To buy or not to buy?

To buy or not to buy?

For the past century British people have been obsessed with owning their own homes, but it hasn’t always been that way. Denhan Guaranteed Rent explains- “Home ownership is still a relatively new idea. In 1918 property ownership was a luxury reserved for only the most wealthy and elite members of society, while 77% of people rented from private landlords. The post war boom led to new aspirations and opportunities, and by 1970 there was an even 50/50 split between tenants and homeowners”.

Then Margaret Thatcher’s controversial 1979 Right to Buy scheme opened up the mortgage market to thousands of aspirational people who never previously imagined they would never be anything more than social housing tenants. Suddenly the nation was obsessed with buying property and private renters were the poor relations.

So why are we so obsessed? There’s something secure and comforting about shutting the door to your own home, knowing it’s yours for as long as you want it (as long as you can keep up the repayments). Many tenants speak of never really feeling quite settled, knowing that at any time the landlord could come along and put their home up for sale, literally pulling the rug up from under their feet.

Then there are the regular inspections to think about- most landlords and agents perform quarterly inspections to check everything is in working order and that the home is being well looked after.

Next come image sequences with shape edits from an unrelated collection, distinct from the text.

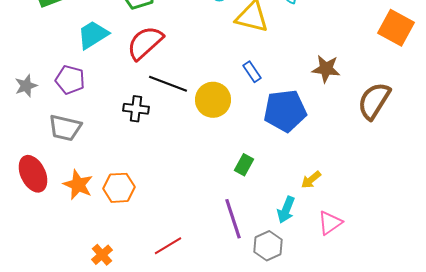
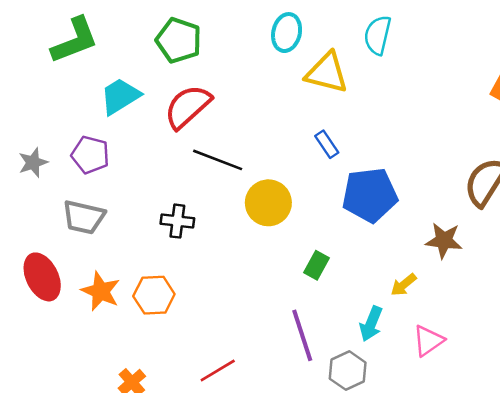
brown star: (326, 69) -> (444, 241), moved
yellow circle: (213, 100) -> (268, 203), moved
black cross: (136, 109) -> (177, 221), moved

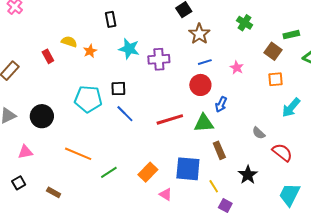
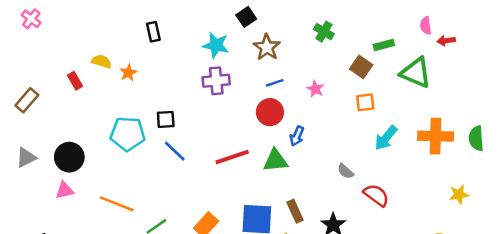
cyan star: (129, 49) -> (216, 45), moved
brown rectangle: (219, 150) -> (295, 211), moved
pink triangle: (25, 152) -> (64, 190), moved

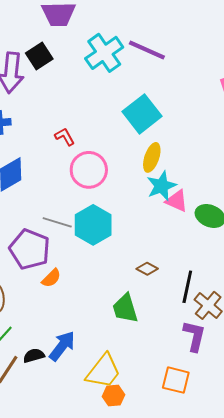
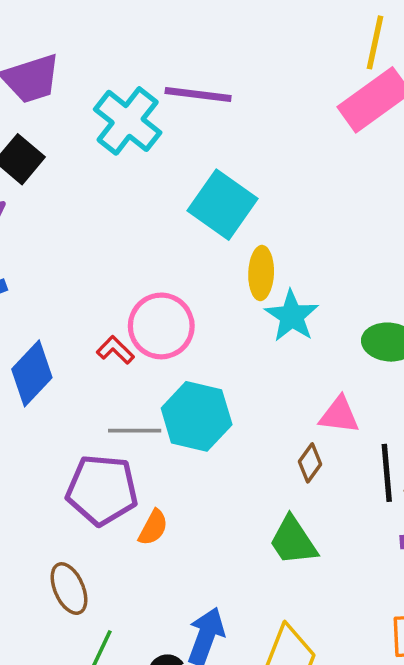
red L-shape: (65, 137) -> (115, 350), moved
pink triangle: (177, 201) -> (339, 415), moved
brown diamond: (147, 269) -> (310, 463), turned -65

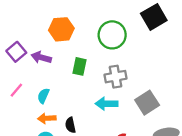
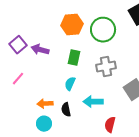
orange hexagon: (61, 29) -> (72, 25), moved
cyan semicircle: (43, 96) -> (70, 84), moved
cyan arrow: (106, 104) -> (93, 102), moved

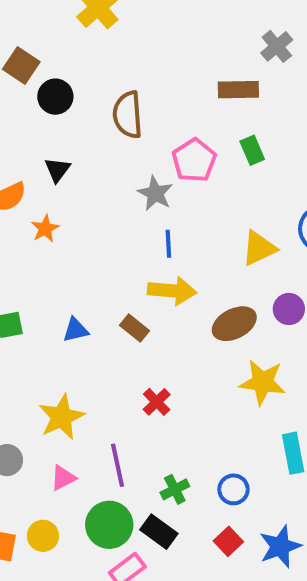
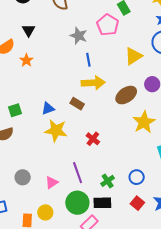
pink pentagon: (194, 160) -> (108, 25), moved
yellow star: (263, 382) -> (144, 122), turned -30
yellow star: (61, 417) -> (56, 131), moved, turned -30
black rectangle: (159, 532) -> (102, 203), turned -30

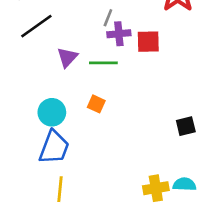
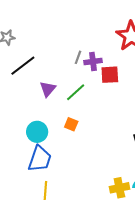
purple cross: (119, 34) -> (93, 61), moved
green line: (103, 63) -> (76, 92), turned -40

Of course it’s their right to do so, but the regular scrutiny still instils a sense of anxiety into even the most laid back tenant. The whole process can be a stressful reminder your home isn’t ever really your own, you can’t paint the walls any colour you like, and the only future you’re saving for is someone else’s.

But despite the negatives renting is becoming more and more popular, particularly in London- even though more the vast majority, it’s a necessity rather than a choice. LDG estate agents agrees – “With the property ladder becoming increasingly difficult to get one foot on, let alone climb, a huge number of Londoners are recognising the benefits of renting and even finding themselves with more money left over when compared to mortgage holders.”

And it’s not just London where rental comes up as the most economic option- Cambridge, Aberdeen, Brighton and Bournemouth are just a few of the cities where homeowners are paying more to live in their homes.  Add that to the fact that tenants don’t have to worry about costs like replacing boilers, safety checks and general wear and tear and you could even say that renting is a clear winner.

Best Gapp concludes, “Rental many never give that sense of security that you find from signing that piece of paper that says you own your own home, but we’re no longer a nation that’s obsessed with home ownership and renting has its own positives.”

There are clear pros and cons associated with both renting and buying, but renting certainly doesn’t come with the stigma that it did in the 90s and early 00s.